(Beginning of Dataset records)

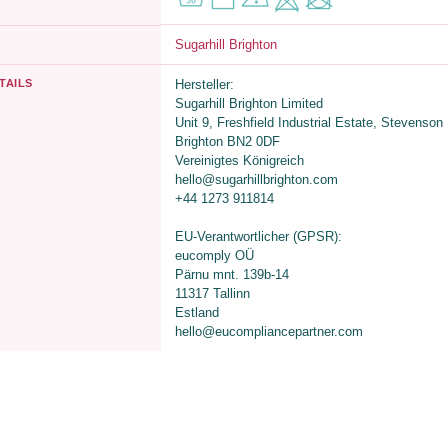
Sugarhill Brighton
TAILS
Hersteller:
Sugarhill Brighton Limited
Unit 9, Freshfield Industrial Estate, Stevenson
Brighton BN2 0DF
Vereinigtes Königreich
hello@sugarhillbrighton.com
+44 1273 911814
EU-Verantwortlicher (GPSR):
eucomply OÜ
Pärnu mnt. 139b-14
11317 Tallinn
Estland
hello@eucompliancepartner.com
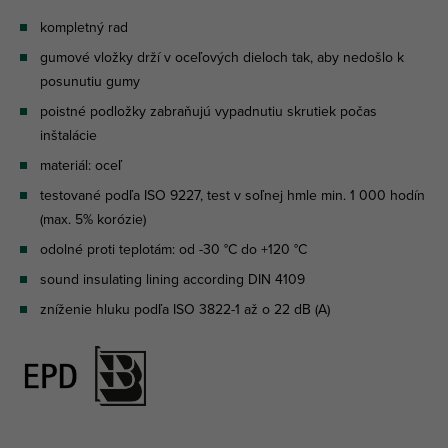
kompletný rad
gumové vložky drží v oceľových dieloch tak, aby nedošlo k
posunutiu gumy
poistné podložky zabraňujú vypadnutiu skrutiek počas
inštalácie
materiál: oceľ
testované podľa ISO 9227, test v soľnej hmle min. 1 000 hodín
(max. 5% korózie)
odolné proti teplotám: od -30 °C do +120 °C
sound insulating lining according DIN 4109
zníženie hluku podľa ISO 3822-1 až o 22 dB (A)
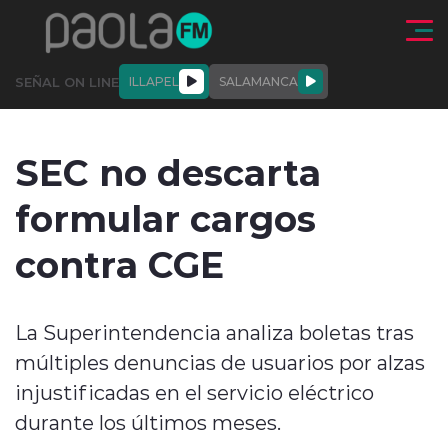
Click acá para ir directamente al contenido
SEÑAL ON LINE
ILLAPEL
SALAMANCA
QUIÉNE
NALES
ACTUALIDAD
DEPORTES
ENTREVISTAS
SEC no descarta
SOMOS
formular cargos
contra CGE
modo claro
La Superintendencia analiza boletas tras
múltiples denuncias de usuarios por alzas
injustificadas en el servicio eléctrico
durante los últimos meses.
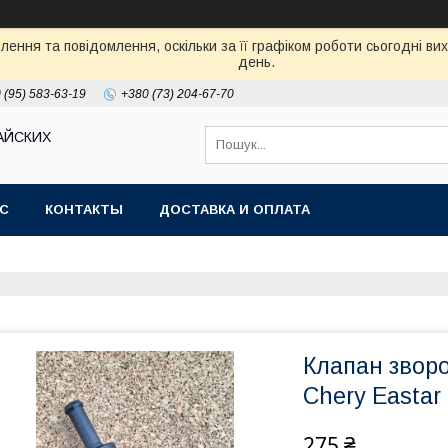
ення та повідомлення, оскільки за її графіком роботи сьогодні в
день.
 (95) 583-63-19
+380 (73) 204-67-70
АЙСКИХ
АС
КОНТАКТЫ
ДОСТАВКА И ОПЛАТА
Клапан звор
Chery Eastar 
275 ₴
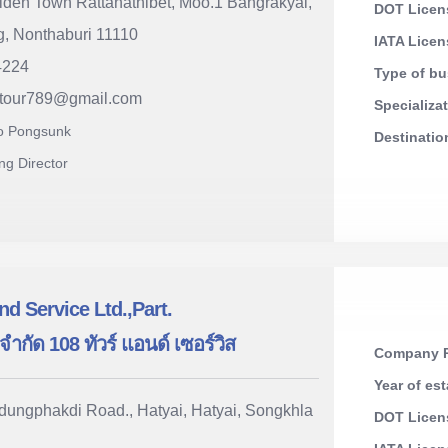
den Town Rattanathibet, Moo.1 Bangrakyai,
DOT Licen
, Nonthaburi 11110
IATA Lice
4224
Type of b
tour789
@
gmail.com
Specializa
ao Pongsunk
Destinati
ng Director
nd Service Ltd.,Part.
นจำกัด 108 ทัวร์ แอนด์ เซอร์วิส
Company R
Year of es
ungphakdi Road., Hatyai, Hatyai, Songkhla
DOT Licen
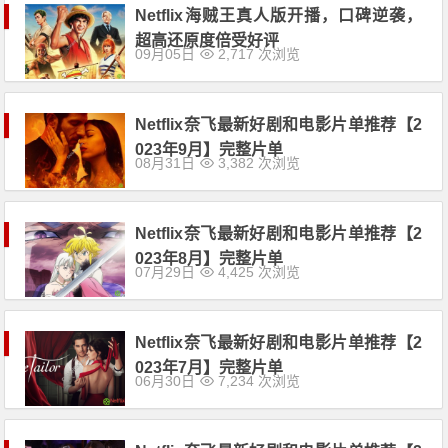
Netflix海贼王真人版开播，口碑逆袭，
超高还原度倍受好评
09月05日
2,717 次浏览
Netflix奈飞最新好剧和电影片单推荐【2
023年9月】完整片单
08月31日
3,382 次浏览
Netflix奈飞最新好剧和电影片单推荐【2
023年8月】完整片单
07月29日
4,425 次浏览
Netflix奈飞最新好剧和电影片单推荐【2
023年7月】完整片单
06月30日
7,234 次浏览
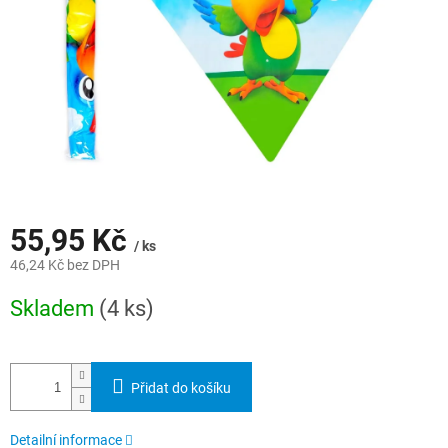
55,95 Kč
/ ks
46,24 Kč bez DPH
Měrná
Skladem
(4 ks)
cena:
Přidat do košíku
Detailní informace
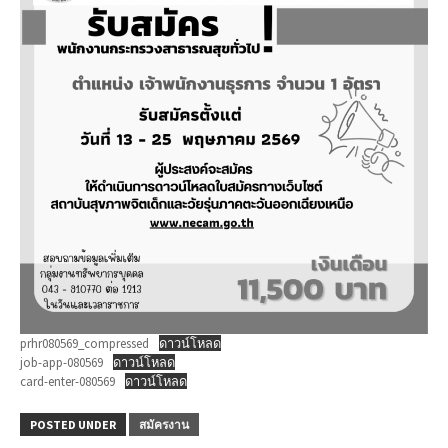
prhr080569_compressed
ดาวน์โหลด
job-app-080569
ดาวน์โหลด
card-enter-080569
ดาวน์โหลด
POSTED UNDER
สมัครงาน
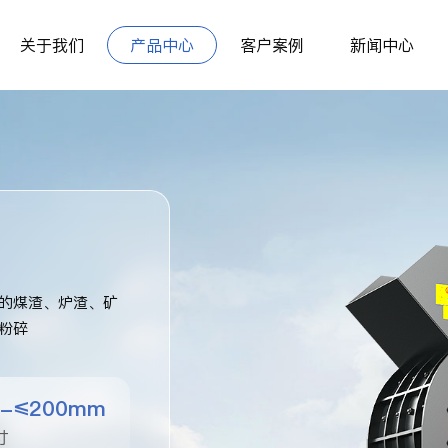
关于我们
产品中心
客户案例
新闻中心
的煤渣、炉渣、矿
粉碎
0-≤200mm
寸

(End of Dataset records)

_Task instructions_
Copy the listing above verbatim, leaving out pictures.

_Expected answer_
Sugarhill Brighton
TAILS
Hersteller:
Sugarhill Brighton Limited
Unit 9, Freshfield Industrial Estate, Stevenson
Brighton BN2 0DF
Vereinigtes Königreich
hello@sugarhillbrighton.com
+44 1273 911814
EU-Verantwortlicher (GPSR):
eucomply OÜ
Pärnu mnt. 139b-14
11317 Tallinn
Estland
hello@eucompliancepartner.com
kompletný rad
gumové vložky drží v oceľových dieloch tak, aby nedošlo k
posunutiu gumy
poistné podložky zabraňujú vypadnutiu skrutiek počas
inštalácie
materiál: oceľ
testované podľa ISO 9227, test v soľnej hmle min. 1 000 hodín
(max. 5% korózie)
odolné proti teplotám: od -30 °C do +120 °C
sound insulating lining according DIN 4109
zníženie hluku podľa ISO 3822-1 až o 22 dB (A)
Click acá para ir directamente al contenido
SEÑAL ON LINE
ILLAPEL
SALAMANCA
QUIÉNE
NALES
ACTUALIDAD
DEPORTES
ENTREVISTAS
SEC no descarta
SOMOS
formular cargos
contra CGE
modo claro
La Superintendencia analiza boletas tras
múltiples denuncias de usuarios por alzas
injustificadas en el servicio eléctrico
durante los últimos meses.
ення та повідомлення, оскільки за її графіком роботи сьогодні в
день.
 (95) 583-63-19
+380 (73) 204-67-70
АЙСКИХ
АС
КОНТАКТЫ
ДОСТАВКА И ОПЛАТА
Клапан звор
Chery Eastar 
275 ₴
den Town Rattanathibet, Moo.1 Bangrakyai,
DOT Licen
, Nonthaburi 11110
IATA Lice
4224
Type of b
tour789
@
gmail.com
Specializa
ao Pongsunk
Destinati
ng Director
nd Service Ltd.,Part.
นจำกัด 108 ทัวร์ แอนด์ เซอร์วิส
Company R
Year of es
ungphakdi Road., Hatyai, Hatyai, Songkhla
DOT Licen
Netflix海贼王真人版开播，口碑逆袭，
超高还原度倍受好评
09月05日
2,717 次浏览
Netflix奈飞最新好剧和电影片单推荐【2
023年9月】完整片单
08月31日
3,382 次浏览
Netflix奈飞最新好剧和电影片单推荐【2
023年8月】完整片单
07月29日
4,425 次浏览
Netflix奈飞最新好剧和电影片单推荐【2
023年7月】完整片单
06月30日
7,234 次浏览
55,95 Kč
/ ks
46,24 Kč bez DPH
Měrná
Skladem
(4 ks)
cena:
Přidat do košíku
Detailní informace
prhr080569_compressed
ดาวน์โหลด
job-app-080569
ดาวน์โหลด
card-enter-080569
ดาวน์โหลด
POSTED UNDER
สมัครงาน
关于我们
产品中心
客户案例
新闻中心
的煤渣、炉渣、矿
粉碎
0-≤200mm
寸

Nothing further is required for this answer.